United States of America, Plaintiff–Appellee v. Todd Karl Bramer, Defendant–Appellant.

No. 15-3121

    Decided: August 11, 2016

Before SMITH, BEAM, and KELLY, Circuit Judges.Counsel who represented the appellant was Rick L. Ramstad of Sioux Falls, SD. Counsel who represented the appellee was Constance K. Larson, AUSA, of Sioux Falls, SD.

Todd Bramer pled guilty to one count of possession of firearms by a prohibited person—specifically, an unlawful user of a controlled substance—in violation of 18 U.S.C. § 922(g)(3). In his written guilty plea, Bramer admitted to “knowingly possess[ing] firearms,” including two handguns and at least one other firearm, while “being an unlawful user of marijuana.” Bramer also waived the right to appeal all non-jurisdictional issues. On appeal from the district court,1 Bramer argues that § 922(g)(3), which makes it unlawful for “any person ․ who is an unlawful user of or addicted to any controlled substance” to possess a firearm, is unconstitutionally vague.

Bramer argues that § 922(g)(3) is facially 2 unconstitutional, because the terms “unlawful user” of a controlled substance and “addicted to” a controlled substance are vague. Though we are inclined to think that this argument could be meritorious under the right factual circumstances, it fails here. Bramer's argument rests in large part on Johnson v. United States, –––U.S. ––––, 135 S.Ct. 2551, 192 L.Ed.2d 569 (2015), which applied a more expansive vagueness analysis than prior case law might have suggested. Before Johnson, we required defendants challenging the facial validity of a criminal statute to establish that “ ‘no set of circumstances exist[ed] under which the [statute] would be valid.’ ” United States v. Stephens, 594 F.3d 1033, 1037 (8th Cir. 2010) (quoting United States v. Salerno, 481 U.S. 739, 745, 107 S.Ct. 2095, 95 L.Ed.2d 697 (1987)). Johnson, however, clarified that a vague criminal statute is not constitutional “merely because there is some conduct that falls within the provision's grasp.” Johnson, 135 S.Ct. at 2561.

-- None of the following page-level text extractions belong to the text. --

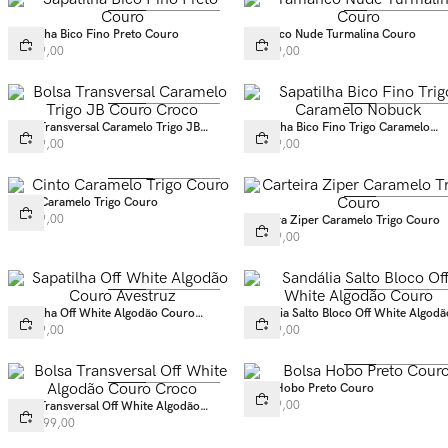
Sapatilha Bico Fino Preto Couro
Tamanco Nude Turmalina Couro
R$
399
,
00
R$
499
,
00
Bolsa Transversal Caramelo Trigo JB
Sapatilha Bico Fino Trigo Caramelo
Couro Croco
Nobuck
R$
999
,
00
R$
599
,
00
Cinto Caramelo Trigo Couro
R$
229
,
00
Carteira Ziper Caramelo Trigo Couro
R$
429
,
00
Sapatilha Off White Algodão Couro
Sandália Salto Bloco Off White Algodã
Avestruz
Couro
R$
599
,
00
R$
669
,
00
Bolsa Hobo Preto Couro
R$
999
,
00
Bolsa Transversal Off White Algodão
Couro Croco
R$
1
.
399
,
00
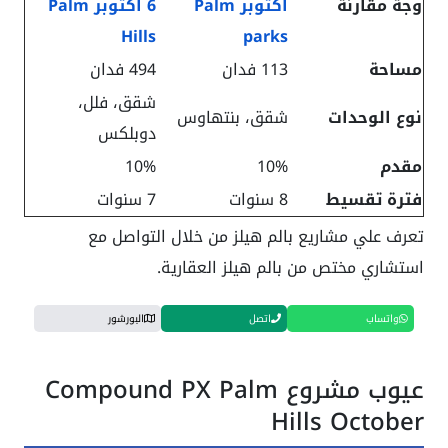
وجة مقارنة
اكتوبر Palm
6 اكتوبر Palm
Hills
parks
مساحة
113 فدان
494 فدان
شقق، فلل،
نوع الوحدات
شقق، بنتهاوس
دوبلكس
مقدم
10%
10%
فترة تقسيط
8 سنوات
7 سنوات
تعرف علي مشاريع بالم هيلز من خلال التواصل مع
استشاري مختص من بالم هيلز العقارية.
واتساب
اتصل
البورشور
عيوب مشروع Compound PX Palm
Hills October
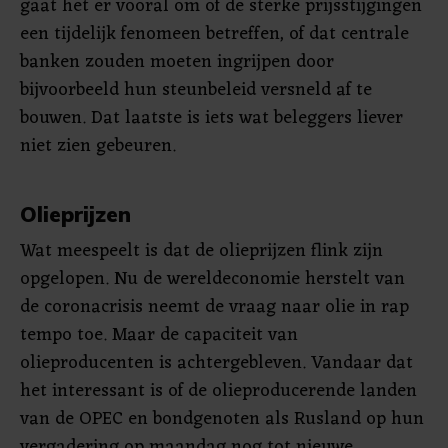
gaat het er vooral om of de sterke prijsstijgingen
een tijdelijk fenomeen betreffen, of dat centrale
banken zouden moeten ingrijpen door
bijvoorbeeld hun steunbeleid versneld af te
bouwen. Dat laatste is iets wat beleggers liever
niet zien gebeuren.
Olieprijzen
Wat meespeelt is dat de olieprijzen flink zijn
opgelopen. Nu de wereldeconomie herstelt van
de coronacrisis neemt de vraag naar olie in rap
tempo toe. Maar de capaciteit van
olieproducenten is achtergebleven. Vandaar dat
het interessant is of de olieproducerende landen
van de OPEC en bondgenoten als Rusland op hun
vergadering op maandag nog tot nieuwe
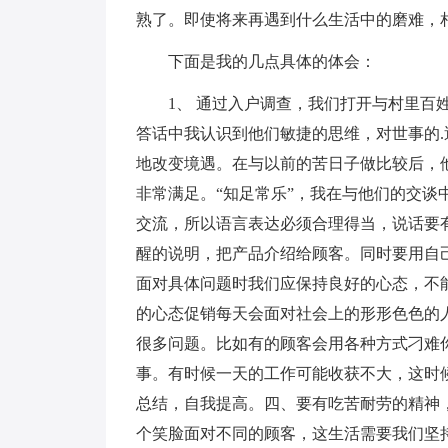
熟了。即使将来再遇到什么生活中的磨难，
下面是我的几点具体的体会：
1、 通过入户调查，我们打开与村里百
答话中我认识到他们敏捷的思维，对世事的
地改变境遇。在与以前的苦日子做比较后，
非常满足。“知足常乐”，我在与他们的交谈
交流，所以语言表达必须合理得当，说话要有
醒的说明，把产品介绍给顾客。同时要用自己
面对具体问题时我们应保持良好的心态，不
的心态促销每天会面对社会上的形形色色的
很多问题。比如有的顾客会用各种方式刁难
事。有时候一天的工作可能收获不大，这时
总结，自我提高。四、要有吃苦耐劳的精神
个笑脸面对不同的顾客，这生活需要我们坚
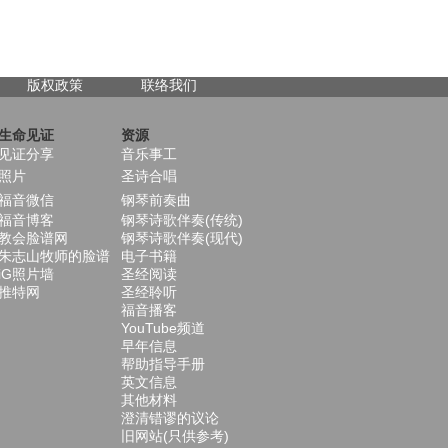
版权政策
联络我们
生命见证
资源
见证分享
音乐事工
照片
圣诗合唱
福音微信
钢琴前奏曲
福音博客
钢琴诗歌伴奏(传统)
教会脸谱网
钢琴诗歌伴奏(现代)
朱志山牧师的脸谱
电子书籍
iG照片墙
圣经阅读
推特网
圣经聆听
福音播客
YouTube频道
早年信息
帮助指导手册
英文信息
其他材料
澄清错谬的议论
旧网站(只供参考)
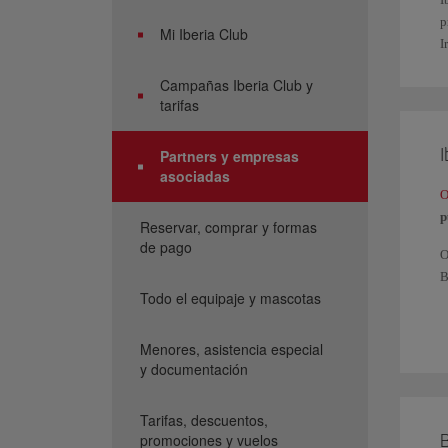
p
Mi Iberia Club
I
Campañas Iberia Club y
tarifas
I
Partners y empresas
asociadas
O
p
Reservar, comprar y formas
de pago
O
B
Todo el equipaje y mascotas
P
y
Menores, asistencia especial
S
y documentación
t
Tarifas, descuentos,
B
promociones y vuelos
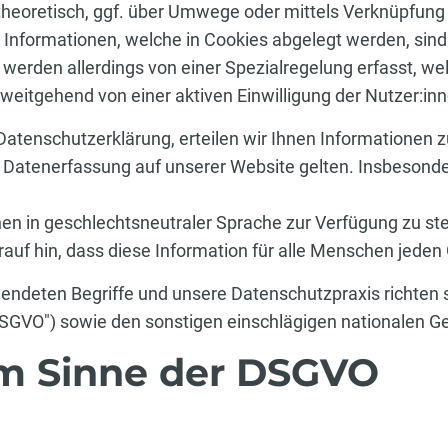
theoretisch, ggf. über Umwege oder mittels Verknüpfung di
Informationen, welche in Cookies abgelegt werden, sind 
rden allerdings von einer Spezialregelung erfasst, wel
weitgehend von einer aktiven Einwilligung der Nutzer:in
Datenschutzerklärung, erteilen wir Ihnen Informationen 
r Datenerfassung auf unserer Website gelten. Insbesonde
en in geschlechtsneutraler Sprache zur Verfügung zu ste
rauf hin, dass diese Information für alle Menschen jeden 
wendeten Begriffe und unsere Datenschutzpraxis richte
SGVO") sowie den sonstigen einschlägigen nationalen
im Sinne der DSGVO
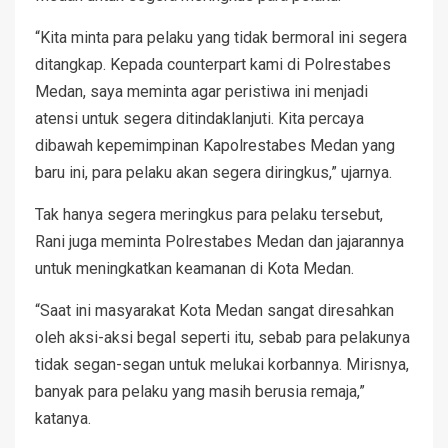
“Kita minta para pelaku yang tidak bermoral ini segera
ditangkap. Kepada counterpart kami di Polrestabes
Medan, saya meminta agar peristiwa ini menjadi
atensi untuk segera ditindaklanjuti. Kita percaya
dibawah kepemimpinan Kapolrestabes Medan yang
baru ini, para pelaku akan segera diringkus,” ujarnya.
Tak hanya segera meringkus para pelaku tersebut,
Rani juga meminta Polrestabes Medan dan jajarannya
untuk meningkatkan keamanan di Kota Medan.
“Saat ini masyarakat Kota Medan sangat diresahkan
oleh aksi-aksi begal seperti itu, sebab para pelakunya
tidak segan-segan untuk melukai korbannya. Mirisnya,
banyak para pelaku yang masih berusia remaja,”
katanya.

Though Bramer need not prove that § 922(g)(3) is vague in all its applications, our case law still requires him to show that the statute is vague as applied to his particular conduct. United States v. Cook, 782 F.3d 983, 987 (8th Cir.), cert. denied, ––– U.S. ––––, 136 S.Ct. 262, 193 L.Ed.2d 193 (2015) (“ ‘a [defendant] who engages in some conduct that is clearly prohibited cannot complain of the vagueness of the law as applied to the conduct of others' ” (quoting Holder v. Humanitarian Law Project, 561 U.S. 1, 18–19, 130 S.Ct. 2705, 177 L.Ed.2d 355 (2010))). Here, Bramer admitted in his written plea agreement to being an unlawful user of marijuana while in knowing possession of at least three firearms. We therefore have no basis in the record to conclude that the term “unlawful user” of a controlled substance was unconstitutionally vague as applied to him. United States v. Huckaby, 698 F.2d 915, 920 (8th Cir. 1982) (“Generally, constitutional challenges not raised before the trial court are not cognizable on appeal unless they constitute plain error.”).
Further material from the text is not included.